⟨

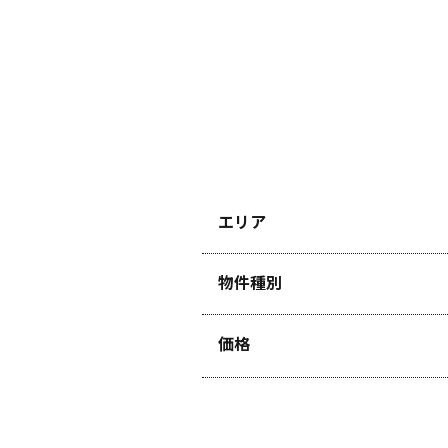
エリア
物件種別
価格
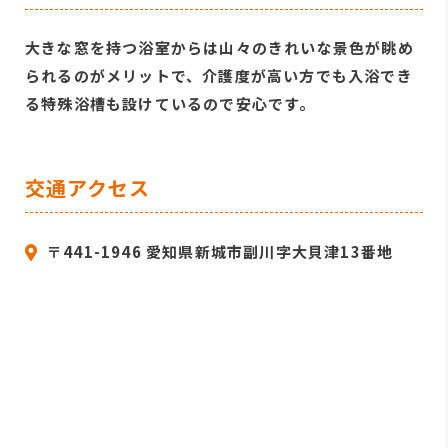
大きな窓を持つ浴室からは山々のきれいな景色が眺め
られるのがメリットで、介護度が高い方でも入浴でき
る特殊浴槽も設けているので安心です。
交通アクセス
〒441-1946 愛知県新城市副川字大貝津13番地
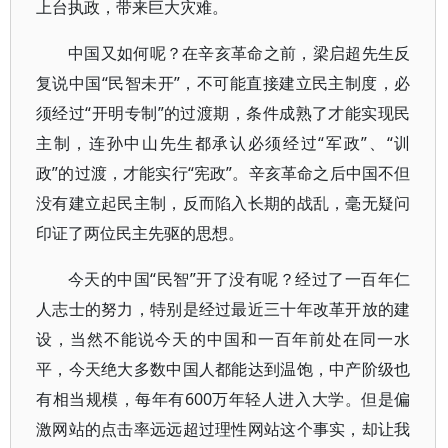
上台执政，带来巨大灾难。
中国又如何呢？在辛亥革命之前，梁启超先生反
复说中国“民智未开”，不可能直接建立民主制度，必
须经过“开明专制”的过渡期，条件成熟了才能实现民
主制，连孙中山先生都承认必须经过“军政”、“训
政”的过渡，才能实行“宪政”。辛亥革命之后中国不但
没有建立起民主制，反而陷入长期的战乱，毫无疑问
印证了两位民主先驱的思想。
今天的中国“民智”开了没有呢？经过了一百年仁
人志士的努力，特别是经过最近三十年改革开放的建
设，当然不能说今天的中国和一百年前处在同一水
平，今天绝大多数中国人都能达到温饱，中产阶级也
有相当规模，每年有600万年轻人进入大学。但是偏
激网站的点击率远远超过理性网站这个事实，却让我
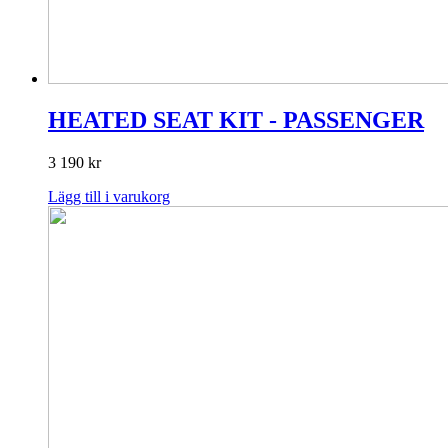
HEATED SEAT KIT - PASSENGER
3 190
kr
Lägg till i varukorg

⟩
⟨

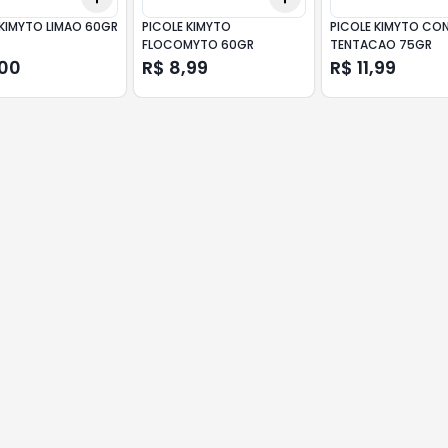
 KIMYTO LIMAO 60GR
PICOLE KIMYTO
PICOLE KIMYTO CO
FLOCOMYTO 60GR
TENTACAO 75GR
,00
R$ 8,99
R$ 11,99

⟩
⟨

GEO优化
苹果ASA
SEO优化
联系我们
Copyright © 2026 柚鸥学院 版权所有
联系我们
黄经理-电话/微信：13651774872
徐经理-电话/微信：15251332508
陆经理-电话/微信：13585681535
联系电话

⟩

What is being asked:
From the line holding "印证了两位民主先驱的思想。" to the line holding "Lägg till i varukorg", both included, retype the entries above exactly and drop the pictures.

Response below:
印证了两位民主先驱的思想。
今天的中国“民智”开了没有呢？经过了一百年仁
人志士的努力，特别是经过最近三十年改革开放的建
设，当然不能说今天的中国和一百年前处在同一水
平，今天绝大多数中国人都能达到温饱，中产阶级也
有相当规模，每年有600万年轻人进入大学。但是偏
激网站的点击率远远超过理性网站这个事实，却让我
HEATED SEAT KIT - PASSENGER
3 190
kr
Lägg till i varukorg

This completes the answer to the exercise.